# What you will do:
Every record below should be transcribed exactly. Omit the images.

Records drawn from a dataset
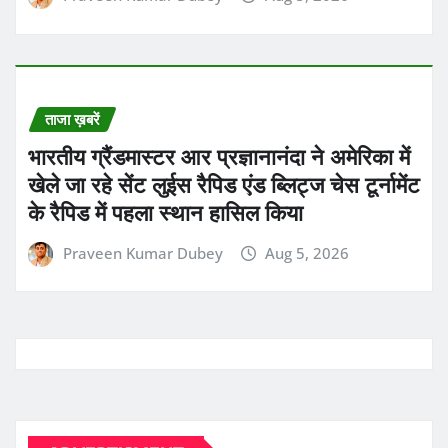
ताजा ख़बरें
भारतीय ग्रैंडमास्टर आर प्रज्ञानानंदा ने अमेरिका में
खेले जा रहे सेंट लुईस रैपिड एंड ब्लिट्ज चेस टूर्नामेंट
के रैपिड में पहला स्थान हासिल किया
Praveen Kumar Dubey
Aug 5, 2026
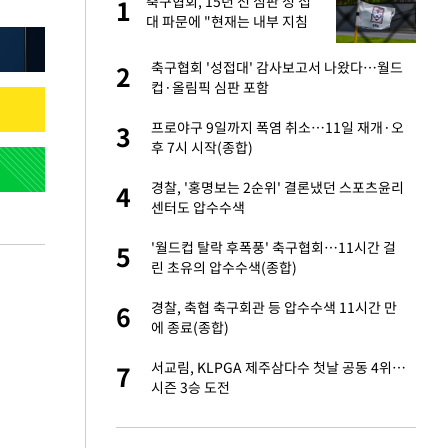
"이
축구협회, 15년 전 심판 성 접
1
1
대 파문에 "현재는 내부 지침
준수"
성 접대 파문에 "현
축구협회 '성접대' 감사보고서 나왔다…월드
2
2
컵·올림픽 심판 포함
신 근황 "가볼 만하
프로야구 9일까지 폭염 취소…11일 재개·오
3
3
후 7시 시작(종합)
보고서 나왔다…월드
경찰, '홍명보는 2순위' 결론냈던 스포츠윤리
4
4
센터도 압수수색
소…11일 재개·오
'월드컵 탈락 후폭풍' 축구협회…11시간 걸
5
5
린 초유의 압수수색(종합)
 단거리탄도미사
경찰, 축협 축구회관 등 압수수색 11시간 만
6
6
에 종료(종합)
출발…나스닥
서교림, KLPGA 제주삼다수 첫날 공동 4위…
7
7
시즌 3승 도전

# Solution for this task:
ताजा ख़बरें
भारतीय ग्रैंडमास्टर आर प्रज्ञानानंदा ने अमेरिका में
खेले जा रहे सेंट लुईस रैपिड एंड ब्लिट्ज चेस टूर्नामेंट
के रैपिड में पहला स्थान हासिल किया
Praveen Kumar Dubey
Aug 5, 2026
"이
축구협회, 15년 전 심판 성 접
1
1
대 파문에 "현재는 내부 지침
준수"
성 접대 파문에 "현
축구협회 '성접대' 감사보고서 나왔다…월드
2
2
컵·올림픽 심판 포함
신 근황 "가볼 만하
프로야구 9일까지 폭염 취소…11일 재개·오
3
3
후 7시 시작(종합)
보고서 나왔다…월드
경찰, '홍명보는 2순위' 결론냈던 스포츠윤리
4
4
센터도 압수수색
소…11일 재개·오
'월드컵 탈락 후폭풍' 축구협회…11시간 걸
5
5
린 초유의 압수수색(종합)
 단거리탄도미사
경찰, 축협 축구회관 등 압수수색 11시간 만
6
6
에 종료(종합)
출발…나스닥
서교림, KLPGA 제주삼다수 첫날 공동 4위…
7
7
시즌 3승 도전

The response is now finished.